National Museum of American Jewish History comes out of bankruptcy


(JTA) – The National Museum of American Jewish History in Philadelphia will come out of bankruptcy in the coming weeks after a former administrator stepped in to buy the museum building and rent it for a nominal monthly rent of $ 1,000.

Mitchell Morgan, a local real estate CEO, will pay the museum around $ 10 million for its downtown property under a plan approved by a federal judge on Wednesday.

The plan also settles a debt with bondholders, including Morgan, who agreed to accept $ 14 million less than they were owed.

“We live in a time that requires us to reflect on our values, and a time when our country needs institutions like the National Museum of American Jewish History that represent freedom and inclusiveness,” Morgan said in a statement.

The deal allows the museum to buy back its building after 42 months for the sale price of $ 10.1 million plus 4%, Bloomberg Law reported.

The museum filed for bankruptcy in March 2020 because it could not afford the debt for the construction of its new building, which opened on Independence Mall in 2010.

Jay Rosenblatt, National Museum of American Jewish History (credit: Jay Rosenblatt, National Museum of American Jewish)

The following month, the pandemic and bankruptcy process led the museum to lay off two-thirds of its staff, the bankruptcy rendering the institution ineligible for federal relief under the Paycheck Protection Program.
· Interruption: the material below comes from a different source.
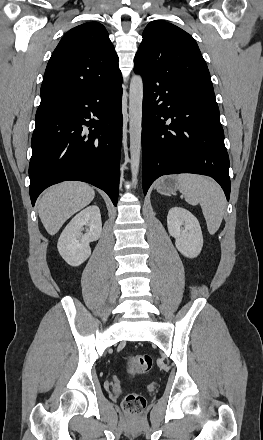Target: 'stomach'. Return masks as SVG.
Segmentation results:
<instances>
[{"label":"stomach","mask_w":263,"mask_h":440,"mask_svg":"<svg viewBox=\"0 0 263 440\" xmlns=\"http://www.w3.org/2000/svg\"><path fill=\"white\" fill-rule=\"evenodd\" d=\"M156 189L160 194L172 195L177 190L176 176H168L156 183Z\"/></svg>","instance_id":"obj_1"}]
</instances>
The museum was closed to visitors for public health reasons and has since operated virtually. A reopening date is coming, the museum said in an update released in July.

Museum CEO Misha Galperin responded to the bankruptcy deal by calling Morgan a “mensch and a hero.”

“The initiative that Mitch and his family have shown brings stability to this Philadelphia institution and preserves a magnificent treasure for the Jewish community, for the city of Philadelphia and for our nation,” Galperin said in a statement.